Saturday, December 4, 2010

BANGALORE - French President Nicolas Sarkozy asserted that his country was against monopoly of one or two states in space ventures and favoured as many nations to be in the race for the conquest of space.

“We refuse to allow the space adventure to ever become the monopoly of one or two states (countries) and we want, on the contrary, all states that have the means to remain in the race,” Sarkozy said at a function here after landing in this tech hub on a four-day official visit to India.

Referring to the long-standing cooperation between India and France in space and nuclear energy, Sarkozy told about 500 scientists, executives and students that working together was essential because the conquest of space in support of human development would help in meeting the challenges of present times.

“Our space cooperation with India responds to this vision. I would like to find new funding for the Indo-French Centre for the Promotion of Advanced Research (IFCPAR), a joint research institution set up two decades ago,” Sarkozy said in his address at the satellite centre of the state-run Indian Space Research Organisation (ISRO).
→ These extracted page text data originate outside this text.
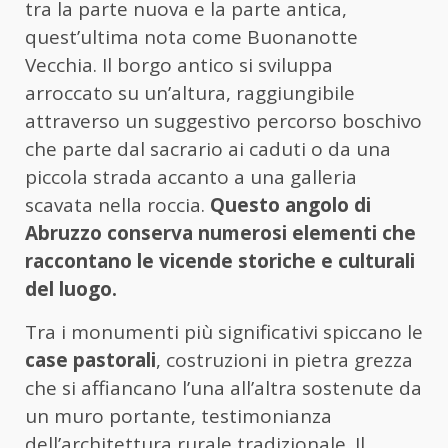
tra la parte nuova e la parte antica,
quest’ultima nota come Buonanotte
Vecchia. Il borgo antico si sviluppa
arroccato su un’altura, raggiungibile
attraverso un suggestivo percorso boschivo
che parte dal sacrario ai caduti o da una
piccola strada accanto a una galleria
scavata nella roccia.
Questo angolo di
Abruzzo conserva numerosi elementi che
raccontano le vicende storiche e culturali
del luogo.
Tra i monumenti più significativi spiccano le
case pastorali
, costruzioni in pietra grezza
che si affiancano l’una all’altra sostenute da
un muro portante, testimonianza
dell’architettura rurale tradizionale. Il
Hailing the success of the Indian space agency in utilising space resources for the benefit of its people, the French president said the French national space agency, Centre National d’Etudes Spatiales (CNES) and ISRO would be developing a new research programme together.

“We will build and launch the Mega-Tropiques and Saral remote sensing satellites for climate and ocean observation in 2011. We will launch Indian satellites from Kourou (in French Guyana) and European satellites from India,” Sarkozy said, drawing applause from the audience.

Observing that potential for cooperation between the countries was not limited to the space industry, Sarkozy said joint laboratories were set up for biotechnology, nanotechnology, water, medicine, environmental protection and food security.

“For instance, our relations with the reputed Indian Institute of Science (IISc) in Bangalore are being strengthened. In the ambitious Unique Identification (UID) project of the Indian government, two of the three partners were French,” Sarkozy noted.

The president also informed the gathering that he found an increasing number of French companies such as Capgemini, Altran and Dexia were becoming established in Bangalore, the global IT services capital, employing thousands of people.